Arguably, the American people are fed up with being lied to and cheated by businesses and government. People are tired of business leaders more interested in options Friday and this quarter's bottom line than in the original definition of "being in business," which was to provide reasonably dependable goods and attentive service at a reasonable price.
Don't look at the negative side of greed, though. Look at the positive side. A wide open opportunity still exists for businesses that demonstrate to the public that they honestly do know the difference between mere legal compliance and genuine ethical behavior. A positive impact on market share is not beyond the realm of possibility.
As an aside, note that this column is a flagrant, not subtle attempt to motivate you to embrace truly ethical business practices because it is good for your business and what's good for your business is good for you. Is that really ethics? Shouldn't I be urging you to be ethical for the sake of basic moral turpitude and sensitive, caring altruism?

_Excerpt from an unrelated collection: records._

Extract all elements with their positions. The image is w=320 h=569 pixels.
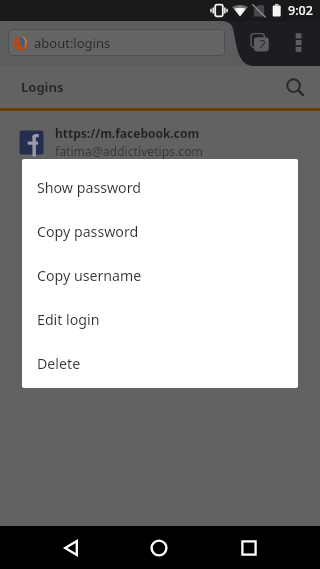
staticText: Edit login xyxy=(37,310,100,329)
button[interactable]: Copy password xyxy=(22,209,298,253)
staticText: Show password xyxy=(37,178,142,197)
button[interactable]: Edit login xyxy=(22,297,298,341)
staticText: Delete xyxy=(37,354,81,373)
button[interactable]: Back xyxy=(49,526,93,569)
button[interactable]: Delete xyxy=(22,341,298,385)
button[interactable]: Recent apps xyxy=(227,526,271,569)
button[interactable]: Show password xyxy=(22,165,298,209)
staticText: 9:02 xyxy=(288,2,313,19)
button[interactable]: Menu xyxy=(285,23,313,64)
button[interactable]: Copy username xyxy=(22,253,298,297)
staticText: 2 xyxy=(259,36,266,48)
staticText: https://m.facebook.com xyxy=(55,125,200,141)
button[interactable]: Search xyxy=(278,70,312,104)
button[interactable]: Tabs xyxy=(246,27,276,59)
staticText: about:logins xyxy=(34,34,111,52)
staticText: Copy password xyxy=(37,222,139,241)
staticText: Copy username xyxy=(37,266,142,285)
staticText: Logins xyxy=(21,78,64,96)
button[interactable]: Home xyxy=(137,526,181,569)
button[interactable]: https://m.facebook.com xyxy=(0,111,320,167)
button[interactable]: about:logins xyxy=(8,29,225,56)
staticText: fatima@addictivetips.com xyxy=(55,143,203,160)
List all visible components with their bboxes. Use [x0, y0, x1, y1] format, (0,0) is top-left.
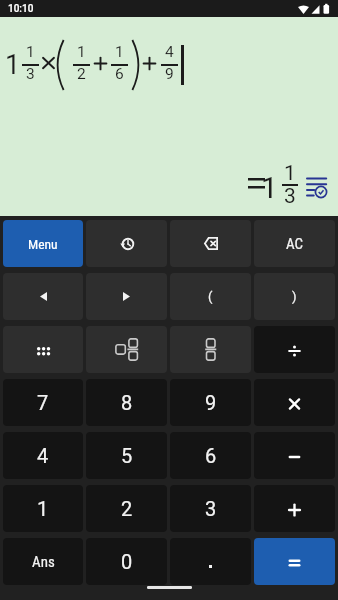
- button[interactable]: [254, 485, 335, 532]
- button[interactable]: [86, 273, 167, 320]
- button[interactable]: 9: [170, 379, 251, 426]
- staticText: 9: [205, 391, 217, 414]
- staticText: 3: [284, 184, 296, 209]
- staticText: 1: [77, 43, 86, 61]
- button[interactable]: ): [254, 273, 335, 320]
- staticText: 3: [205, 497, 217, 520]
- button[interactable]: Menu: [3, 220, 83, 267]
- button[interactable]: 8: [86, 379, 167, 426]
- button[interactable]: [3, 326, 83, 373]
- staticText: 1: [115, 43, 124, 61]
- staticText: (: [208, 289, 213, 304]
- staticText: 1: [37, 497, 49, 520]
- staticText: Ans: [32, 553, 55, 571]
- staticText: 10:10: [8, 3, 34, 15]
- button[interactable]: AC: [254, 220, 335, 267]
- staticText: 7: [37, 391, 49, 414]
- button[interactable]: 0: [86, 538, 167, 585]
- button[interactable]: 7: [3, 379, 83, 426]
- button[interactable]: [86, 326, 167, 373]
- button[interactable]: 4: [3, 432, 83, 479]
- staticText: 4: [37, 444, 49, 467]
- staticText: ): [292, 289, 297, 304]
- button[interactable]: [3, 273, 83, 320]
- button[interactable]: [170, 538, 251, 585]
- staticText: 2: [121, 497, 133, 520]
- button[interactable]: 2: [86, 485, 167, 532]
- staticText: 9: [165, 65, 174, 83]
- button[interactable]: Ans: [3, 538, 83, 585]
- button[interactable]: 5: [86, 432, 167, 479]
- staticText: 6: [115, 65, 124, 83]
- staticText: 5: [121, 444, 133, 467]
- staticText: 1: [5, 49, 21, 81]
- staticText: 1: [284, 161, 296, 186]
- staticText: 2: [77, 65, 86, 83]
- button[interactable]: 6: [170, 432, 251, 479]
- staticText: 3: [26, 65, 35, 83]
- button[interactable]: [254, 432, 335, 479]
- button[interactable]: [254, 379, 335, 426]
- button[interactable]: (: [170, 273, 251, 320]
- staticText: Menu: [28, 236, 58, 252]
- button[interactable]: 3: [170, 485, 251, 532]
- staticText: 8: [121, 391, 133, 414]
- staticText: 4: [165, 43, 174, 61]
- button[interactable]: [170, 326, 251, 373]
- button[interactable]: [306, 177, 327, 198]
- button[interactable]: [170, 220, 251, 267]
- staticText: 0: [121, 550, 133, 573]
- staticText: 1: [261, 170, 278, 205]
- button[interactable]: 1: [3, 485, 83, 532]
- staticText: AC: [286, 235, 304, 253]
- button[interactable]: [254, 326, 335, 373]
- button[interactable]: [254, 538, 335, 585]
- staticText: 1: [26, 43, 35, 61]
- staticText: 6: [205, 444, 217, 467]
- button[interactable]: [86, 220, 167, 267]
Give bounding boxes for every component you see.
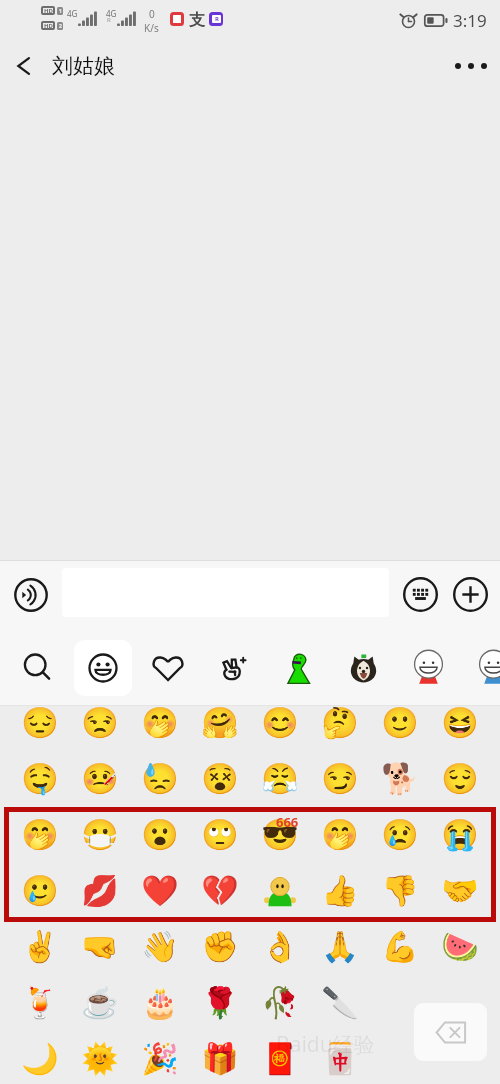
button[interactable]: Blue sticker pack — [464, 640, 500, 696]
button[interactable]: 🌹 — [190, 974, 250, 1030]
staticText: 🎂 — [141, 985, 179, 1020]
button[interactable]: Favourites — [139, 640, 197, 696]
staticText: 👍 — [321, 873, 359, 908]
staticText: 🙄 — [201, 817, 239, 852]
staticText: 🥲 — [21, 873, 59, 908]
button[interactable]: 🀄 — [310, 1030, 370, 1084]
staticText: 🍉 — [441, 929, 479, 964]
button[interactable]: 🤤 — [10, 750, 70, 806]
button[interactable]: 🌞 — [70, 1030, 130, 1084]
staticText: 😊 — [261, 705, 299, 740]
staticText: ✊ — [201, 929, 239, 964]
button[interactable]: 🙏 — [310, 918, 370, 974]
button[interactable]: 🐕 — [370, 750, 430, 806]
button[interactable]: 😔 — [10, 694, 70, 750]
button[interactable]: Smileys — [74, 640, 132, 696]
staticText: 🤗 — [201, 705, 239, 740]
button[interactable]: Red sticker pack — [399, 640, 457, 696]
button[interactable]: 😊 — [250, 694, 310, 750]
button[interactable]: ✊ — [190, 918, 250, 974]
button[interactable]: Search — [9, 640, 67, 696]
button[interactable]: More — [450, 574, 491, 615]
staticText: 😒 — [81, 705, 119, 740]
button[interactable]: Backspace — [414, 1003, 487, 1061]
staticText: 💔 — [201, 873, 239, 908]
button[interactable]: 😒 — [70, 694, 130, 750]
button[interactable]: 🤒 — [70, 750, 130, 806]
staticText: ☕ — [81, 985, 119, 1020]
button[interactable]: 🎉 — [130, 1030, 190, 1084]
staticText: 🤭 — [141, 705, 179, 740]
button[interactable]: 😎 — [250, 806, 310, 862]
staticText: 😆 — [441, 705, 479, 740]
button[interactable]: 😭 — [430, 806, 490, 862]
button[interactable]: Back — [0, 40, 48, 92]
button[interactable]: 🤝 — [430, 862, 490, 918]
button[interactable]: 🤭 — [310, 806, 370, 862]
button[interactable]: 😵 — [190, 750, 250, 806]
button[interactable]: 😷 — [70, 806, 130, 862]
button[interactable]: 👎 — [370, 862, 430, 918]
button[interactable]: 🎂 — [130, 974, 190, 1030]
button[interactable]: 😮 — [130, 806, 190, 862]
button[interactable]: Husky stickers — [334, 640, 392, 696]
button[interactable]: 😆 — [430, 694, 490, 750]
staticText: 3:19 — [453, 9, 487, 32]
button[interactable]: 🙂 — [370, 694, 430, 750]
staticText: 🤝 — [441, 873, 479, 908]
button[interactable]: More options — [442, 40, 500, 92]
button[interactable]: 😏 — [310, 750, 370, 806]
button[interactable]: 🤭 — [130, 694, 190, 750]
staticText: 😌 — [441, 761, 479, 796]
button[interactable]: Keyboard — [400, 574, 441, 615]
button[interactable]: 🥲 — [10, 862, 70, 918]
staticText: 👎 — [381, 873, 419, 908]
button[interactable]: 🤔 — [310, 694, 370, 750]
button[interactable]: 💋 — [70, 862, 130, 918]
staticText: 🧧 — [261, 1041, 299, 1076]
staticText: 🐕 — [381, 761, 419, 796]
button[interactable]: 🍉 — [430, 918, 490, 974]
button[interactable]: 🥀 — [250, 974, 310, 1030]
button[interactable]: ❤ — [130, 862, 190, 918]
button[interactable]: 🧧 — [250, 1030, 310, 1084]
staticText: 🎉 — [141, 1041, 179, 1076]
button[interactable]: 🤭 — [10, 806, 70, 862]
button[interactable]: Voice input — [9, 573, 52, 616]
button[interactable]: 👍 — [310, 862, 370, 918]
staticText: 👋 — [141, 929, 179, 964]
button[interactable]: 💪 — [370, 918, 430, 974]
button[interactable]: 😢 — [370, 806, 430, 862]
button[interactable]: 👋 — [130, 918, 190, 974]
staticText: 😓 — [141, 761, 179, 796]
staticText: 🙂 — [381, 705, 419, 740]
button[interactable]: ✌ — [10, 918, 70, 974]
button[interactable]: 🌙 — [10, 1030, 70, 1084]
button[interactable]: 🙄 — [190, 806, 250, 862]
staticText: 4G — [106, 8, 117, 19]
button[interactable]: 💔 — [190, 862, 250, 918]
staticText: 🌞 — [81, 1041, 119, 1076]
staticText: 😮 — [141, 817, 179, 852]
button[interactable]: ☕ — [70, 974, 130, 1030]
staticText: 😤 — [261, 761, 299, 796]
button[interactable]: 😌 — [430, 750, 490, 806]
button[interactable]: 🤗 — [190, 694, 250, 750]
staticText: 🀄 — [321, 1041, 359, 1076]
staticText: 😷 — [81, 817, 119, 852]
button[interactable]: 👌 — [250, 918, 310, 974]
button[interactable]: 🔪 — [310, 974, 370, 1030]
button[interactable]: Gestures — [204, 640, 262, 696]
staticText: 🤭 — [21, 817, 59, 852]
staticText: 🎁 — [201, 1041, 239, 1076]
button[interactable]: 😓 — [130, 750, 190, 806]
staticText: 🌹 — [201, 985, 239, 1020]
staticText: 🤜 — [81, 929, 119, 964]
button[interactable]: Dinosaur stickers — [269, 640, 327, 696]
button[interactable]: 🎁 — [190, 1030, 250, 1084]
button[interactable]: 🤜 — [70, 918, 130, 974]
button[interactable]: 😤 — [250, 750, 310, 806]
button[interactable]: 🍹 — [10, 974, 70, 1030]
button[interactable] — [250, 862, 310, 918]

Forget it. Absolute altruism is no better than rampant greed. How can good diffuse throughout society if forward looking entrepreneurial leaders are bankrupt? Adam Smith's spirit lives; there is absolutely nothing wrong with doing very well even as you go about doing good.
And now my agenda is fully exposed. You and I will someday be patients in the health care system that we are creating, staffing, and funding. And so will our loved ones. I want the health care business to be focused on health care. Talk about reasonable self-interest!
If we should tomorrow morning or the next day or the day after that wake up suddenly, sit bolt upright in bed, and with sudden insight say aloud, "I want my organization and people in it, top to bottom, to reflect and display Genuine Moral Intelligence (GMI), then what should we do next?
We might not do anything, because we might not be in charge of ethics in our organization. The question is: Under whom do we light a fire?
The organization's ethical agenda is most likely controlled by the vice president in charge of complying with compliance requirements. In some organizations, the ethics agenda is left to Sister Respected, who addresses the board at every meeting. In other organizations, ethics is handled by the marketing department, which displays the organization's ethics buzzwords prominently in every ad. These activities are definitely important, but narrowly focused.
Most likely, if GMI blossoms in health care organizations, it will have taken root in the hospital's 21st century ethics committee. Ethics committees, born in response to new challenges created by new medical technology, have matured into oases of GMI in a desert of warped values. It is time for the ethics committee to recognize and respond again to new challenges.